When you go through breast cancer treatment, there’s a lot of pain involved physically , emotionally and spiritually.
However, as you’re going through the pain, you’re also being told to be strong, be a warrior, fight harder, and it’s really tough to do that when you’re in pain and feeling, vulnerable.
So, when you finish treatment, you’ve got all these conflicting emotions and disconnects within you and often, between you and the ones you love. Sometimes you can’t even consciously identify these emotions, you just know that you’re having meltdowns, you’re feeling anxious, or misunderstood or alone.
If you try to talk about it, you might be met with comments like, “You’re ok now” or “Just stay strong”
But what if you chose not to be strong? What if you chose to say, “Actually, I’m not ok?”
In today’s show I talk about exactly that. I’ll tell you why it’s important to acknowledge the pain you’ve actually been through and how doing that will move you forward to a place where you can change your story from one of being a victim of cancer to one of being a victor in life.
You’ll hear about
-How your reactions to news about others is an indicator of your own suppressed emotions
-How putting language and words to your emotions starts the healing process
-How emotions are stored in the body and how identifying them can lead to release
-How you are so much more as a human being because of your experience.
Read Full Transcript Below:
Hello and welcome…
Listener shout out...Tanya
So I’m going to jump right into today’s topic because it’s something that has been both weighing on me and inspiring me.
Most of you may have heard that earlier this month the actor Shannon Doherty made the announcement that she has stage 4 metastatic breast cancer.
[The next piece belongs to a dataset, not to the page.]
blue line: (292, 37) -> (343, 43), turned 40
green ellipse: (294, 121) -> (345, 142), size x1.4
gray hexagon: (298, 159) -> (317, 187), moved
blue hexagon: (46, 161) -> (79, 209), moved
After that announcement, I heard from four different women telling me that they were in an emotional spin as a result of that announcement.
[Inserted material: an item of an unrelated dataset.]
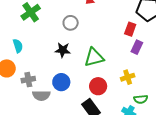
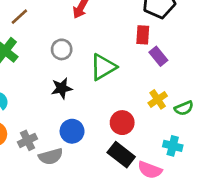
purple rectangle: (137, 47) -> (158, 56), turned -48
green triangle: (94, 57) -> (103, 67), moved
green semicircle: (141, 99) -> (184, 108), moved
It wasn’t so much that they were’ raving fans of Doherty but hearing the news struck a chord with them that triggered some heavy emotions and a lot of fear.
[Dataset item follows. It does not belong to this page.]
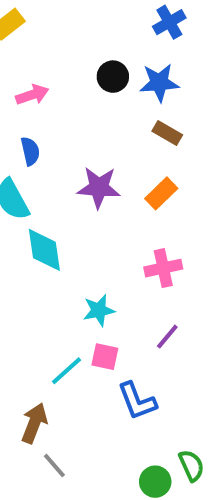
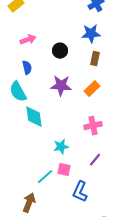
black circle: (113, 77) -> (60, 51), moved
brown rectangle: (167, 133) -> (95, 59), turned 72
blue L-shape: (137, 401) -> (80, 192), turned 45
But here’s the thing...that fear and those emotions aren’t really for Shannon Doherty, they're triggering something that concerns them about their own life, their health and their experience.
And there’s nothing wrong with that unless...you don’t stop to sit with it and understand what it is you’re actually feeling.
I’m going to repeat that because it’s really important… you need to sit with it and examine what you’re actually feeling.
Now, what I see most often and what I have been guilty of doing for most of my life is when we find ourselves in an emotional spin is we shut that shit down.
You go to sleep, you have a glass of wine, you distract yourself with whatever keeps us busy or you dismiss your feelings with my pet peeve phrase...I should be grateful I’m alive and you numb yourself to the real frickin trauma and the painful emotions that you are experiencing and guess what...that doesn’t work.
Suppressing your emotions, denying what you’re feeling or worse yet, telling yourself you have no right to feel what you are feeling will not heal you. It will not free you or make you stronger or help you thrive.
With that in mind, he goes onto say “ when you follow the interoceptive pathways to your innermost recesses- things begin to change.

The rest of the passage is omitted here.